Spina bifida describes varying birth defects caused by incomplete formation of the spine in utero. Along with problems associated directly with movement originating from the spine, spina bifida often causes permanent nerve damage to the areas affected. Though damage to the spine may be surgically corrected, nerves are generally not repairable and may impair brain function and movement.
Part of the spine may be exposed to the outside, and noticed at birth. Surgery is generally undertaken to close the spine and to place skin grafts over areas where the spine is exposed. Movement difficulties depend upon which area of the spine is affected. For example, spina bifida in the lumbar region, the area between the abdomen and pelvis, tends to affect the legs, feet and knees. Usually those with lumbar malformations cannot walk or stand.
Spina bifida is categorized by location and severity. Three forms exist and they are: spina bifida cystica, spina bifida occulta, and meningocele. Spina bifida cystica is the most severe and difficult form. The spinal cord is open and may have been totally improperly formed. Brain function and movement are significantly affected, with many children fully or partially paralyzed. Fluid in the brain, hydrocephalus, is also a frequent occurrence requiring a shunt to reduce fluid.
Some studies indicate that fetal surgery may help reduce impairment caused by spina bifida cystica. Studies of unborn children with this type of spina bifida show that nerve damage worsens as the pregnancy progresses. There are several clinical trials now underway to evaluate the benefit of early closure of the spine to reduce symptoms after birth. These trials are still new, as is the ability to perform surgery on an unborn child. However, preliminary results look promising.

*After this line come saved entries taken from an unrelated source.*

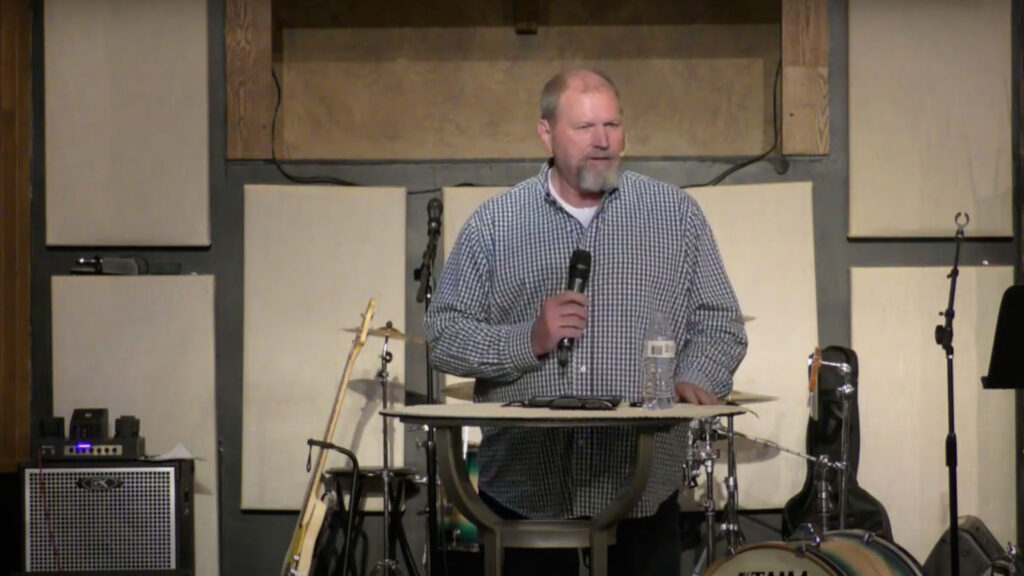 This screenshot has height=576, width=1024. In order to click on grey metal legs in this screenshot , I will do `click(492, 557)`, `click(602, 562)`. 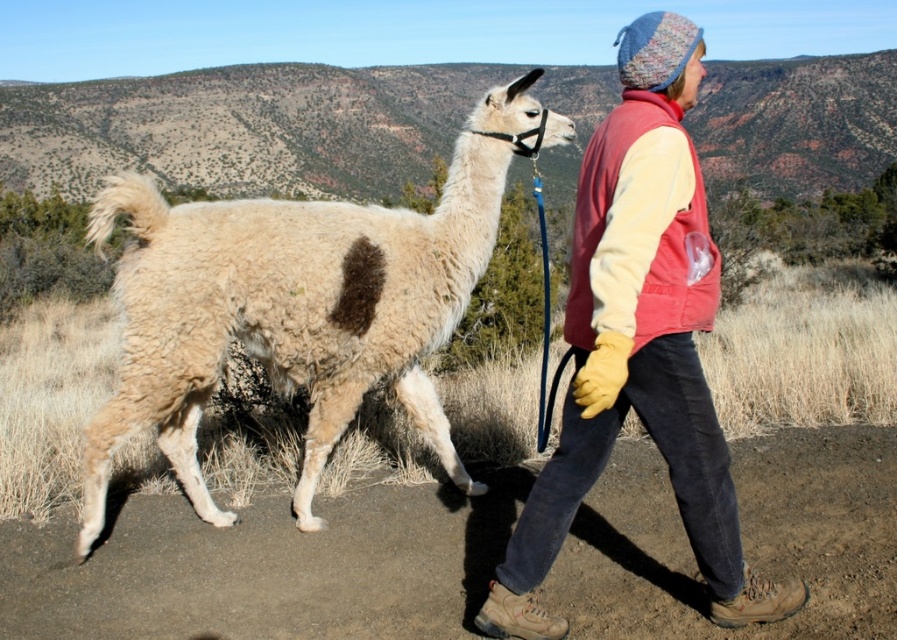 Does white woolen alpaca at center have a greater width compared to knitted wool hat at upper right?

Incorrect, white woolen alpaca at center's width does not surpass knitted wool hat at upper right's.

Who is lower down, white woolen alpaca at center or knitted wool hat at upper right?

white woolen alpaca at center

Is point (453, 211) positioned in front of point (631, 83)?

No.

Find the location of a particular element. white woolen alpaca at center is located at coordinates (299, 304). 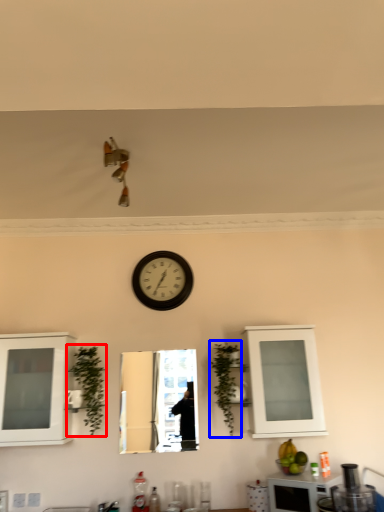 Question: Among these objects, which one is farthest to the camera, plant (highlighted by a red box) or plant (highlighted by a blue box)?

Choices:
 (A) plant
 (B) plant

Answer: (B) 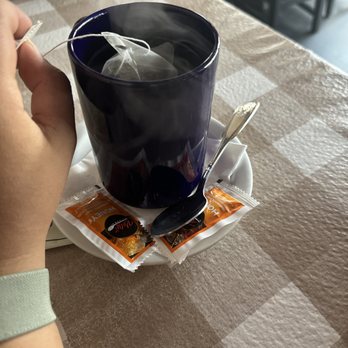 At what (x,y) coordinates should I click in order to perform the action: click on table mat. Please return your answer as a coordinate pair (x, y). This screenshot has width=348, height=348. Looking at the image, I should click on (285, 288). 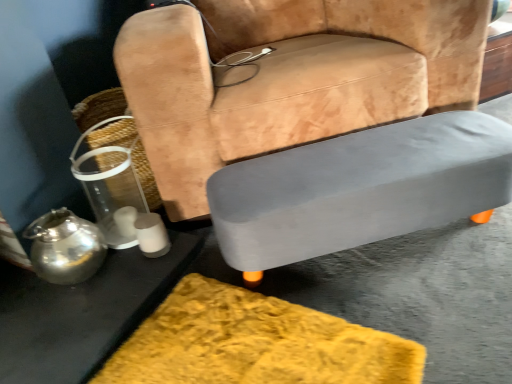 This screenshot has height=384, width=512. What do you see at coordinates (82, 312) in the screenshot? I see `metallic silver table at lower left, the first table from the left` at bounding box center [82, 312].

Measure the distance between point (x=78, y=116) and camera.

They are 5.22 feet apart.

Measure the distance between gray matte table at lower right, the 2th table when ordered from left to right, and camera.

gray matte table at lower right, the 2th table when ordered from left to right, and camera are 37.16 inches apart from each other.

The image size is (512, 384). In order to click on metallic silver table at lower left, the first table from the left in this screenshot , I will do `click(82, 312)`.

The width and height of the screenshot is (512, 384). Find the location of `table that is the 1st object directly below the suede-like tan chair at center (from a real-world perspective)`. table that is the 1st object directly below the suede-like tan chair at center (from a real-world perspective) is located at coordinates click(359, 189).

Spina bifida occulta is one of the least damaging types. The spine is not exposed at birth, and many may grow up completely unaware of their condition. Pain in the legs tends to manifest in adults who are in their 30s and 40s. Some people may be diagnosed earlier if the hips, knees or legs are deformed. Treatment usually revolves around closing the very small fracture or opening of the spine. Nerve damage, however, is usually permanent, though pain may be reduced.
Meningocele spina bifida usually looks the worst but has the best outcome for treatment. Skin may not have formed over the spine. The meninges, or membranous tissue of the spine are usually pushed through the skin causing a large cyst to form on the back. Though these tissues may be damaged somewhat, the nerves are usually not damaged. Surgery places the meninges back into the spine, and frequently results in an excellent outcome.
Not all causes for spina bifida are known. However, studies in the 1990s concluded that taking folic acid daily prior to pregnancy reduces risk significantly. Usually spina bifida begins with malformation of the neural tube, forming in the fourth week of pregnancy, so folic acid must be taken prior to conception to be effective.
Many early tests can scan for spina bifida and other neural tube defects. Amniocentesis can show evidence of spina bifida and other birth defects, and is usually performed between gestational weeks 14 and 16. Chronic villus sampling may also give much earlier detection, yet the results are somewhat disputed and may not always be accurate. Both tests carry some risks to the unborn child. Where a mother has already given birth to a child with spina bifida, risk may be slightly increased. Most obstetricians recommend both prenatal testing of the above types and genetic counseling.
Fetal surgery and increased understanding of spina bifida may help to eradicate its damage and its existence. Those affected may have significant impairment and challenges trying to live in a world not adjusted for those with disabilities. It is hoped that more study in this area will help future generations of children avoid spina bifida in any form.